Summary
Norfolk Southern Corporation (NSC) filed an 8-K on January 25, 2019, to report an amendment to its corporate bylaws. The primary change concerns the advance notice provisions for submitting matters that are not intended to be included in the company's proxy statement. This amendment, effective February 10, 2019, adjusts the timeline for shareholders to submit such proposals. Specifically, the deadline for submitting matters not intended for inclusion in the proxy statement has been extended from 90 days prior to the previous year's annual meeting anniversary to 120 days prior to the mailing date of the previous year's proxy statement. This aligns it with the deadline for proposals intended for inclusion. The amendment also clarifies procedures for years where an annual meeting was not held or had a significantly different timing. Investors should note this change primarily impacts the procedural timeline for shareholder proposals and does not reflect changes in financial performance or operational strategy.
Key Highlights
- 1Norfolk Southern Corporation amended its corporate bylaws, effective February 10, 2019.
- 2The amendment revises the advance notice provisions for shareholder proposals not intended for inclusion in the proxy statement.

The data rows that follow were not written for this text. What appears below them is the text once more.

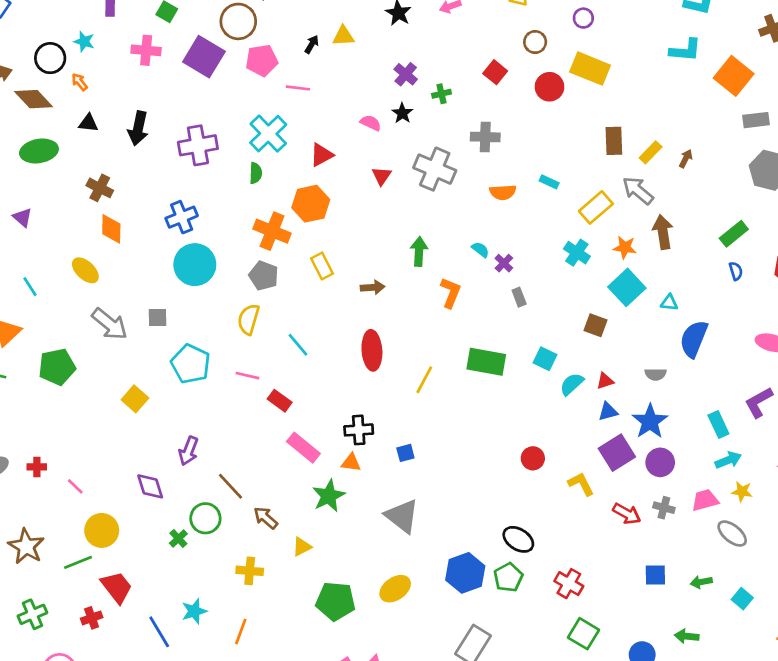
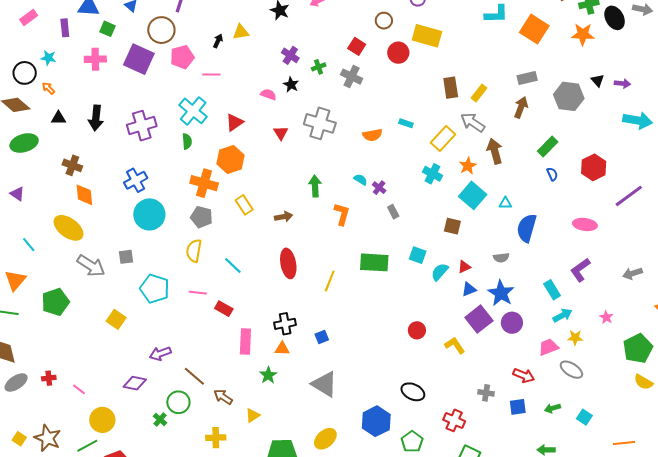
gray rectangle: (756, 120) -> (527, 78), moved
gray cross: (485, 137) -> (352, 77), moved, turned 30
brown arrow: (686, 159) -> (521, 107), moved, size x1.5
orange star: (625, 247) -> (468, 166), turned -30
yellow ellipse: (85, 270) -> (68, 228), size x1.4
pink rectangle: (303, 448) -> (245, 341), turned 60
purple arrow: (189, 451) -> (160, 354), turned 55
purple diamond: (150, 486) -> (135, 383), turned -55
green star: (329, 496) -> (268, 375), size x0.7
gray cross: (664, 508) -> (486, 393), moved
red arrow: (627, 514) -> (524, 376), moved
green pentagon: (508, 577) -> (412, 442), moved

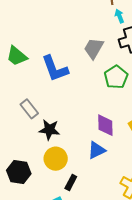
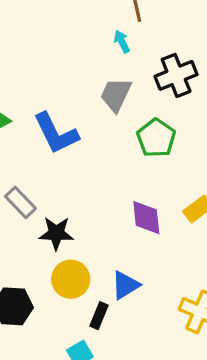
cyan arrow: (119, 16) -> (122, 42), moved
blue triangle: (97, 150) -> (125, 285), moved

- 3The submission deadline for such proposals has been extended from 90 days to 120 days prior to the anniversary of the previous year's proxy mailing date.

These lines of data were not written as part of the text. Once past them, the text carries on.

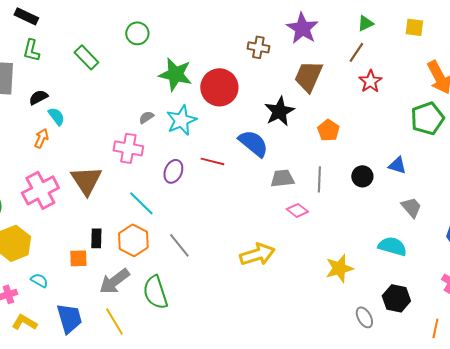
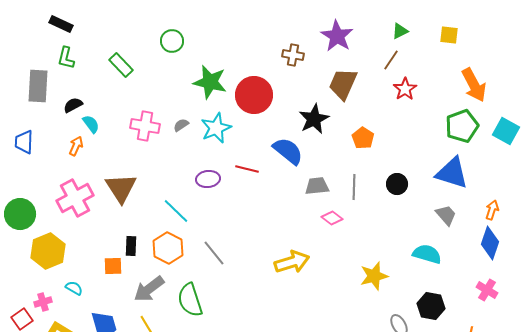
pink cross: (128, 148) -> (145, 126), moved
blue triangle: (397, 165) -> (452, 173), moved, size x1.8
purple ellipse: (173, 171) -> (208, 179), turned 60

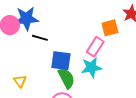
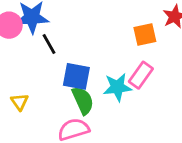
black line: (40, 38) -> (49, 44), turned 42
pink rectangle: (95, 47) -> (141, 75), moved

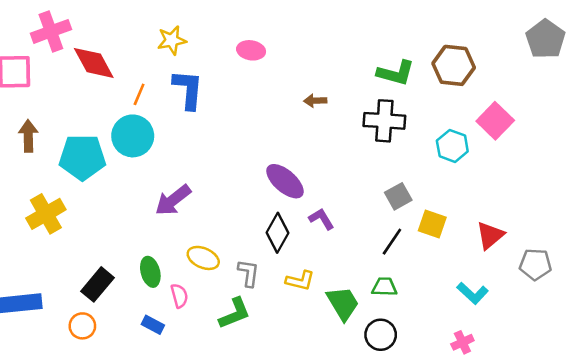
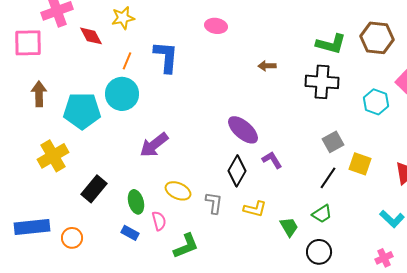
yellow star: (172, 40) -> (123, 18), moved
red diamond: (94, 63) -> (91, 36), size x0.7
black rectangle: (97, 284) -> (94, 189), moved
green trapezoid: (384, 287) -> (322, 214), turned 145
green trapezoid: (343, 303) -> (289, 227), size x0.7
green L-shape: (235, 313) -> (186, 246), moved
blue rectangle: (153, 325) -> (130, 233), moved
orange circle: (82, 326) -> (72, 238), moved

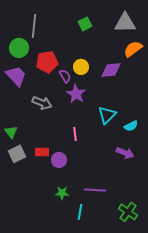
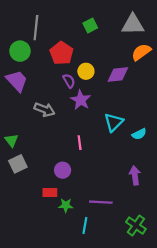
red pentagon: (47, 62) -> (61, 53), moved, turned -30
red rectangle: (42, 152) -> (50, 193), moved
purple arrow: (125, 153) -> (135, 176), moved, turned -120

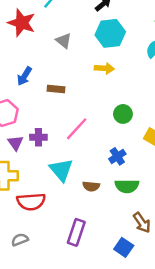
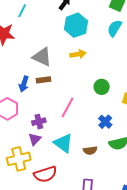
gray triangle: (64, 41) -> (42, 57), moved, size x1.5
blue arrow: (24, 76) -> (24, 84), moved
purple triangle: (15, 143) -> (35, 139), moved, turned 32

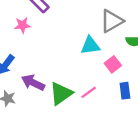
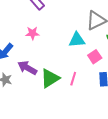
pink star: (22, 25) -> (32, 33), moved
pink line: (89, 92) -> (73, 79), turned -40

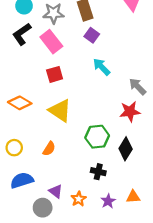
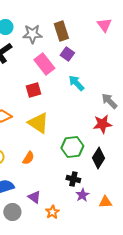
pink rectangle: (51, 42) -> (44, 64), moved
orange star: (79, 199) -> (52, 212), moved
purple star: (108, 201) -> (82, 195), moved
gray circle: (43, 208) -> (12, 212), moved

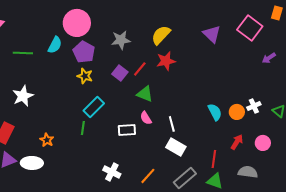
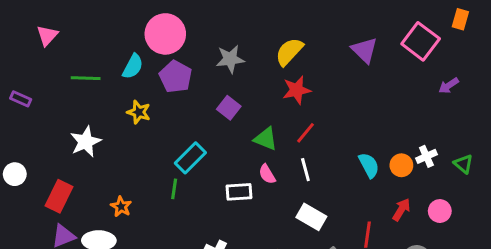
red line: (140, 69) -> (305, 133), moved
yellow star: (85, 76) -> (139, 112), moved
white line: (172, 124) -> (305, 170), moved

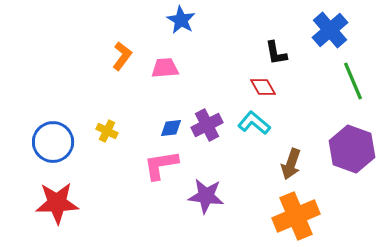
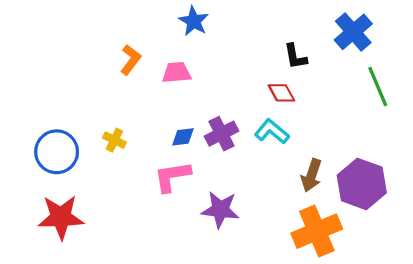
purple hexagon: (352, 149) -> (362, 184), moved

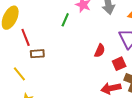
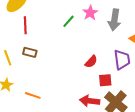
brown rectangle: (37, 54) -> (30, 52), moved

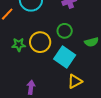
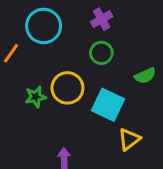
green circle: (65, 31) -> (101, 53), moved

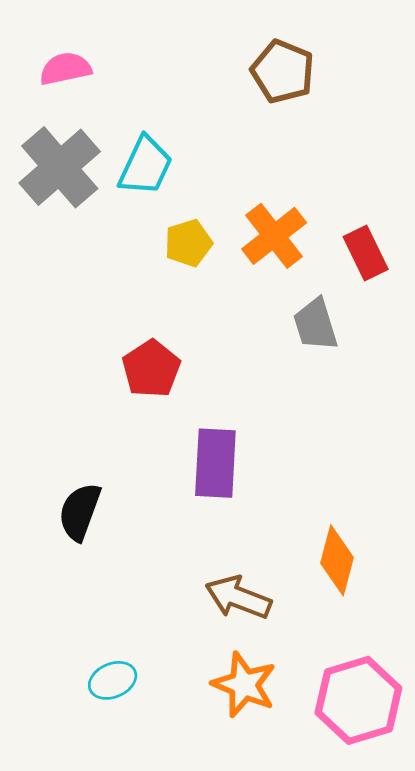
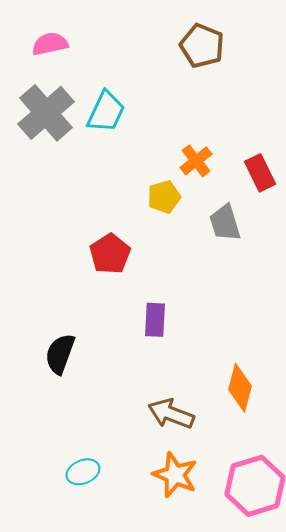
orange cross: (274, 236) -> (196, 161), size x0.7
yellow pentagon: (188, 243) -> (164, 197), moved
purple rectangle: (215, 463) -> (155, 320), size x0.7

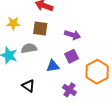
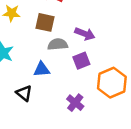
gray semicircle: (29, 48) -> (58, 44), moved
blue triangle: (53, 66) -> (42, 69), moved

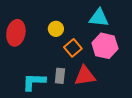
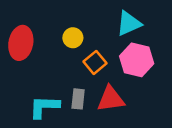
cyan triangle: (99, 18) -> (129, 23), turned -30

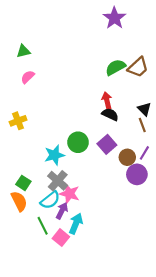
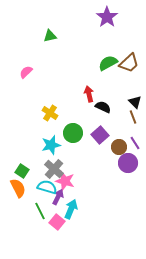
green triangle: (23, 51) -> (50, 36), moved
red arrow: (107, 100) -> (89, 94), moved
yellow cross: (18, 121) -> (50, 113), moved, turned -35
purple line: (144, 153) -> (135, 143), turned -64
cyan semicircle: (50, 200) -> (47, 187), turned -126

- 4This new 120-day deadline aligns with the submission deadline for proposals intended for inclusion in the proxy statement.
- 5The amendments also address scenarios where no annual meeting was held in the prior year or the meeting date varied significantly.
- 6The full text of the amended bylaws is filed as an exhibit to this report.
- 7This filing does not disclose any new financial results or material business developments.